> [Activity]: What is needed is an exact copy of the entries below, with every picture left out.

> [Exercise data]:
_ _ _ _ _ _ _

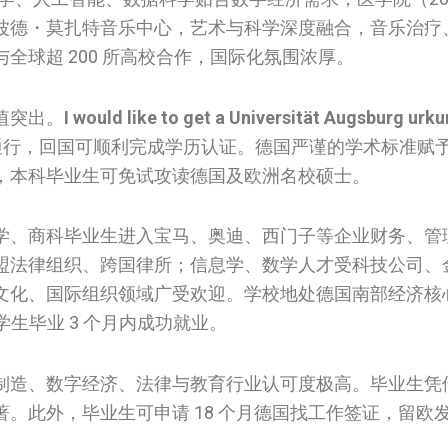
波德・莫扎特音乐中心，艺术与科学深度融合，音乐治疗
全球超 200 所高校合作，国际化氛围浓厚。
值突出。
I would like to get a Universität Augsburg urku
通行，回国可顺利完成学历认证。德国严谨的学术标准赋
，本科毕业生可免试攻读德国及欧洲名校硕士。
学、商科毕业生进入宝马、奥迪、西门子等企业财务、管
盟法律组织、跨国律所；信息学、数学人才受科技公司、
文化、国际组织领域广受欢迎。学校地处德国南部经济核
学生毕业 3 个月内成功就业。
制造、数字经济、法律与教育行业认可度极高。毕业生凭
。此外，毕业生可申请 18 个月德国找工作签证，留欧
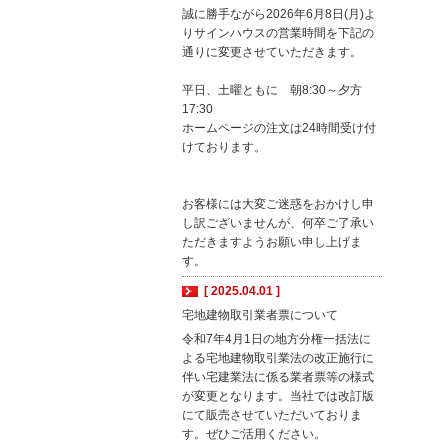
誠に勝手ながら2026年6月8日(月)よ
りサインハウスの営業時間を下記の
通りに変更させていただきます。
平日、土曜ともに 朝8:30～夕方
17:30
ホームページの注文は24時間受け付
けております。
お客様には大変ご迷惑をおかけし申
し訳ございませんが、何卒ご了承い
ただきますようお願い申し上げま
す。
[ 2025.04.01 ]
宅地建物取引業者票について
令和7年4月1日の地方分権一括法に
よる宅地建物取引業法の改正施行に
伴い宅建業法に係る業者票等の様式
が変更となります。当社では改訂版
にて販売させていただいておりま
す。ぜひご活用ください。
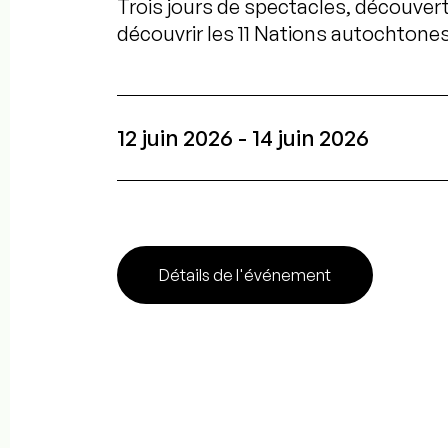
Trois jours de spectacles, découverte
découvrir les 11 Nations autochtone
12 juin 2026 - 14 juin 2026
Détails de l'événement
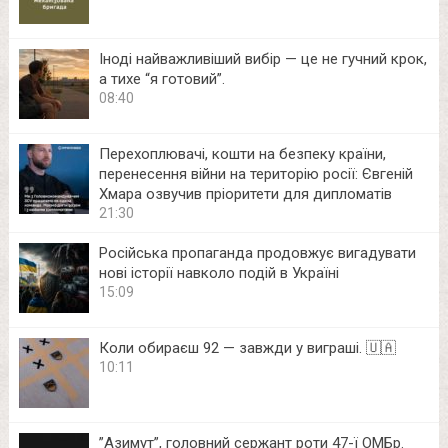
Іноді найважливіший вибір — це не гучний крок,
а тихе “я готовий”.
08:40
Перехоплювачі, кошти на безпеку країни,
перенесення війни на територію росії: Євгеній
Хмара озвучив пріоритети для дипломатів
21:30
Російська пропаганда продовжує вигадувати
нові історії навколо подій в Україні
15:09
Коли обираєш 92 — завжди у виграші. 🇺🇦
10:11
⁨”Азимут”, головний сержант роти 47-ї ОМБр.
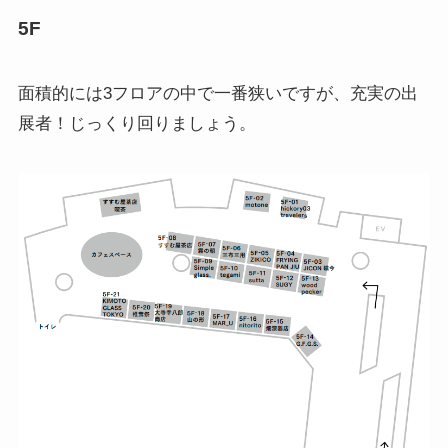
5F
面積的には3フロアの中で一番狭いですが、充実の出
展者！じっくり回りましょう。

_ _ _ _ _ _ _

> [Result below]:
波德・莫扎特音乐中心，艺术与科学深度融合，音乐治疗
全球超 200 所高校合作，国际化氛围浓厚。
值突出。
I would like to get a Universität Augsburg urku
通行，回国可顺利完成学历认证。德国严谨的学术标准赋
，本科毕业生可免试攻读德国及欧洲名校硕士。
学、商科毕业生进入宝马、奥迪、西门子等企业财务、管
盟法律组织、跨国律所；信息学、数学人才受科技公司、
文化、国际组织领域广受欢迎。学校地处德国南部经济核
学生毕业 3 个月内成功就业。
制造、数字经济、法律与教育行业认可度极高。毕业生凭
。此外，毕业生可申请 18 个月德国找工作签证，留欧
誠に勝手ながら2026年6月8日(月)よ
りサインハウスの営業時間を下記の
通りに変更させていただきます。
平日、土曜ともに 朝8:30～夕方
17:30
ホームページの注文は24時間受け付
けております。
お客様には大変ご迷惑をおかけし申
し訳ございませんが、何卒ご了承い
ただきますようお願い申し上げま
す。
[ 2025.04.01 ]
宅地建物取引業者票について
令和7年4月1日の地方分権一括法に
よる宅地建物取引業法の改正施行に
伴い宅建業法に係る業者票等の様式
が変更となります。当社では改訂版
にて販売させていただいておりま
す。ぜひご活用ください。
Trois jours de spectacles, découverte
découvrir les 11 Nations autochtone
12 juin 2026 - 14 juin 2026
Détails de l'événement
Іноді найважливіший вибір — це не гучний крок,
а тихе “я готовий”.
08:40
Перехоплювачі, кошти на безпеку країни,
перенесення війни на територію росії: Євгеній
Хмара озвучив пріоритети для дипломатів
21:30
Російська пропаганда продовжує вигадувати
нові історії навколо подій в Україні
15:09
Коли обираєш 92 — завжди у виграші. 🇺🇦
10:11
⁨”Азимут”, головний сержант роти 47-ї ОМБр.
5F
面積的には3フロアの中で一番狭いですが、充実の出
展者！じっくり回りましょう。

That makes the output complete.